The Lena's Lunch Building in downtown White River Junction featured a "faux-brick" front and had a very funky smell when i first walked through its aluminum doors in 1992. It was a long, narrow, shot-gun retail space. There was a pile of garbage in the middle of the room. The sink had been used to mix cement in. In the 1930's it had been a bowling alley. There were feral cats roaming the place, and spraying. It was just perfect.

The railroad underpass in downtown Rio Blanco in 2007.

White River Junction

White River Junction seemed like a small town with big city problems.

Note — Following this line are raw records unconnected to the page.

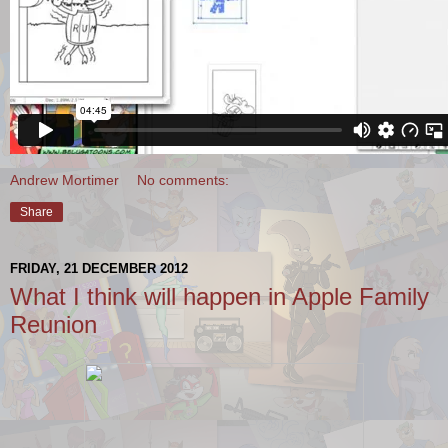
Andrew Mortimer
No comments:
Share
FRIDAY, 21 DECEMBER 2012
What I think will happen in Apple Family
Reunion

Neighbors were overly friendly, seemed to have lived there forever and liked to sit on the front stoop of the Lena's Lunch Building and hang out in a general way on the sidewalk on my block. They had worked on the railroad in its hay-day, in restaurant or hotel service, or did a little of anything that came their way and became nomadic when hard times made the rent impossible to make. Some were older and on disability like Tony Vitigliani. Tony walked over from the next door apartment and sat on the front step of the Museum every day. As a boy he had worked setting up the pins at the bowling alley. "You'd have to watch out for the drunks", hed say. They would lob bowling balls down the lane while the kid was setting up the pins. This was either intentional, or just because they were drunk.

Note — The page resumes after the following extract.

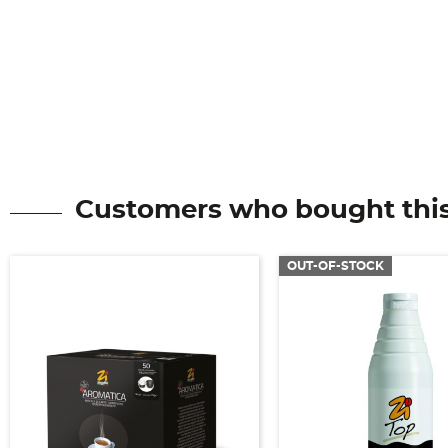
Customers who bought this
OUT-OF-STOCK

The first case of Budweiser delivered to White River Junction, when Prohibition ended in 1933.

The Museum was settling into a building that had been a bowling alley with a dance hall upstairs. The dance hall was called the Winter Gardens and served booze during the Prohibition years. Most of South Main Street had been a haven for illegal booze during the 1920s. There was a "garage" further South on the Street with a rolling wall. Roll the rack of tools to one side, and there were shelves of Canadian liquor awaiting thirsty customers.

The Winter Gardens had been a gambling palace, complete with one armed bandits" in the Prohibition years. Tony told me that one disappointed patron had actually thrown the slot threw a window, and that he and neighborhood rug rats had scooped up quarters from the alleyway.

The town's layout in 1867.

Art at the Original Museum

"If history were told in the form of stories, it would never be forgotten." —Rudyard Kipling.

It was an accident. I think there were two reasons for the museum formation. The first was my grandmother, Elizabeth Gillingham, who gave me things, even when i was very small; the second is the storefront I inhabited on South Main Street, across from the Legion Hall.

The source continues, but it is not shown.